In this lab, you are going to control consumer position.
- You need to start up the apache kafka single node cluster using the command
docker-compose -f single_zookeeper_multiple_kafka.yml up
- Verify that the zookeeper and kafka containers are up and running
docker ps
- Create a topic with name session-four-lab-two with 3 partition and
replication-factor
to 3, using the following command:
docker exec -it kafka1 kafka-topics --create --bootstrap-server 127.0.0.1:19092 --replication-factor 3 --partitions
3 --topic session-four-lab-two
- After the finish of the lab, you can stop the container using the command:
docker-compose -f single_zookeeper_multiple_kafka.yml down
Consumer position is the topic, partition and offset of the last record per partition consuming. Offset for each
record in a partition as a unique identifier record location in the partition. Consumer position gives offset of
next (highest) record that it consumes and the position advances automatically for each call to poll(..)
.
Consumer committed position is the last offset that has been stored to the Kafka broker if the consumer fails, this
allows the consumer to picks up at the last committed position. Consumer can auto commit offsets (enable.auto.commit
)
periodically (auto.commit.interval.ms
) or do commit explicitly using commitSync()
and commitAsync()
.
Kafka organizes Consumers into consumer groups. Consumer instances that have the same group.id are in the same consumer group. Pools of consumers in a group divide work of consuming and processing records. In the consumer groups, processes and threads can run on the same box or run distributed for scalability/fault tolerance.

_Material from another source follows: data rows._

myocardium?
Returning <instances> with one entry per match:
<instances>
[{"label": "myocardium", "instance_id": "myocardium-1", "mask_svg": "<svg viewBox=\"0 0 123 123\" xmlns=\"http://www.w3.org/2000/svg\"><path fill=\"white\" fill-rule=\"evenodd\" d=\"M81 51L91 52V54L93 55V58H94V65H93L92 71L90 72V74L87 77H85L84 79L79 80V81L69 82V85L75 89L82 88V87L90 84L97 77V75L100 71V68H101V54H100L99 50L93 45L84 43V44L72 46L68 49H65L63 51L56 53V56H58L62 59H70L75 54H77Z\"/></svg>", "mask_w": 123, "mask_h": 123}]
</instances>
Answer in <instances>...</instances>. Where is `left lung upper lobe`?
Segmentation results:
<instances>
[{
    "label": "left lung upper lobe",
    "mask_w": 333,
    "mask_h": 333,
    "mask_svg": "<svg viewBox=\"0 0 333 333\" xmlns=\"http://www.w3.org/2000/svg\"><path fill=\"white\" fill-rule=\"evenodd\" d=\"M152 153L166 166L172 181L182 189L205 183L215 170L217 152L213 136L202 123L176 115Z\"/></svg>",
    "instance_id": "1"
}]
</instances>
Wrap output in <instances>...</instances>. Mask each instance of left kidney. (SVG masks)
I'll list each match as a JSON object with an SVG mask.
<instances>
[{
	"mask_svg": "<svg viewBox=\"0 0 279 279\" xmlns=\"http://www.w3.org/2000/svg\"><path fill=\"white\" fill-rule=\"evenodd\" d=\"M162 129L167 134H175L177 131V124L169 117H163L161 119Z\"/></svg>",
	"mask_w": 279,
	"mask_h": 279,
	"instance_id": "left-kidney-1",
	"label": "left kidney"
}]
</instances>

Consumer partition reassignment in a consumer group happens automatically. Consumers are notified via
ConsumerRebalanceListener
and triggers consumers to finish necessary clean up. A Consumer can use the API to assign
specific partitions using the assign(Collection) method, but using assign disables dynamic partition assignment and
consumer group coordination. Dead consumers may see CommitFailedException
thrown from a call to commitSync()
. Only
active members of consumer group can commit offsets.
You can control consumer position moving to forward or backward. Consumers can re-consume older records or skip to the most recent records.

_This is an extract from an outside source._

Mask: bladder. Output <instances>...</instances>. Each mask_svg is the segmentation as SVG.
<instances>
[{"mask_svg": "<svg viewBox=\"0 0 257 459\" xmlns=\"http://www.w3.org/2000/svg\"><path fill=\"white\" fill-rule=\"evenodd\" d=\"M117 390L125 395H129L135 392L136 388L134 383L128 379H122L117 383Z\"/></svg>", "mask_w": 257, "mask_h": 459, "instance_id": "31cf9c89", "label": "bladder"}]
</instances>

Use consumer.seek(TopicPartition, long)
to specify. E.g. consumer.seekToBeginning(Collecion)
and consumer.seekToEnd
(Collection) Use Case Time-sensitive record processing: Skip to most recent records.
For the consumer to manage its own offset you just need to do the following: Set enable.auto.commit = false Use
offset provided with each ConsumerRecord to save your position (partition/offset). On restart restore consumer
position using kafkaConsumer.seek(TopicPartition, long)
. Usage like this simplest when the partition assignment is
also done manually using assign()
instead of subscribe()
.
If using automatic partition assignment, you must handle cases where partition assignments changes. Pass
ConsumerRebalanceListener
instance in call to kafkaConsumer.subscribe(Collection, ConsumerRebalanceListener)
and
kafkaConsumer.subscribe(Pattern, ConsumerRebalanceListener)
. When partitions taken from consumer, commit its offset
for partitions by implementing ConsumerRebalanceListener.onPartitionsRevoked(Collection)
and when partitions are
assigned to consumer, look up offset for new partitions and correctly initialize consumer to that position by
implementing ConsumerRebalanceListener.onPartitionsAssigned(Collection)
.
You need to edit the following classes:
- edu.aegean.epta.kafka.consumer.AdvancedConsumer.java
- edu.aegean.epta.kafka.consumer.CustomRebalancer.java
- RUN AdvancedConsumer with moving to start of log (e.g. java AdvancedConsumer START)
- RUN StockPriceKafkaProducer
- RUN AdvancedConsumer with moving to end of log
- RUN AdvancedConsumer run with moving to a certain location in log
It should all run. Stop consumer and producer when finished.